INPUT: Begin

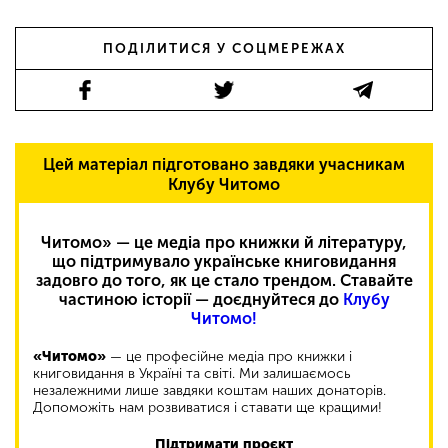
ПОДІЛИТИСЯ У СОЦМЕРЕЖАХ
Цей матеріал підготовано завдяки учасникам
Клубу Читомо
Читомо» — це медіа про книжки й літературу,
що підтримувало українське книговидання
задовго до того, як це стало трендом. Ставайте
частиною історії — доєднуйтеся до
Клубу
Читомо!
«Читомо»
— це професійне медіа про книжки і
книговидання в Україні та світі. Ми залишаємось
незалежними лише завдяки коштам наших донаторів.
Допоможіть нам розвиватися і ставати ще кращими!
Підтримати проєкт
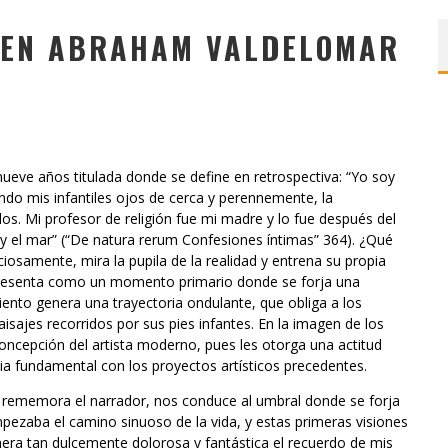
A EN ABRAHAM VALDELOMAR
nueve años titulada donde se define en retrospectiva: “Yo soy
iendo mis infantiles ojos de cerca y perennemente, la
s. Mi profesor de religión fue mi madre y lo fue después del
 y el mar” (“De natura rerum Confesiones íntimas” 364). ¿Qué
nciosamente, mira la pupila de la realidad y entrena su propia
 presenta como un momento primario donde se forja una
iento genera una trayectoria ondulante, que obliga a los
aisajes recorridos por sus pies infantes. En la imagen de los
oncepción del artista moderno, pues les otorga una actitud
cia fundamental con los proyectos artísticos precedentes.
ue rememora el narrador, nos conduce al umbral donde se forja
empezaba el camino sinuoso de la vida, y estas primeras visiones
era tan dulcemente dolorosa y fantástica el recuerdo de mis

INPUT: End

◆ TASK TO COMPLETE
Please retype exactly the line containing "iendo mis infantiles" and each line after it to the end of the records, and nothing more.

◆ WRITTEN ANSWER
iendo mis infantiles ojos de cerca y perennemente, la
s. Mi profesor de religión fue mi madre y lo fue después del
 y el mar” (“De natura rerum Confesiones íntimas” 364). ¿Qué
nciosamente, mira la pupila de la realidad y entrena su propia
 presenta como un momento primario donde se forja una
iento genera una trayectoria ondulante, que obliga a los
aisajes recorridos por sus pies infantes. En la imagen de los
oncepción del artista moderno, pues les otorga una actitud
cia fundamental con los proyectos artísticos precedentes.
ue rememora el narrador, nos conduce al umbral donde se forja
empezaba el camino sinuoso de la vida, y estas primeras visiones
era tan dulcemente dolorosa y fantástica el recuerdo de mis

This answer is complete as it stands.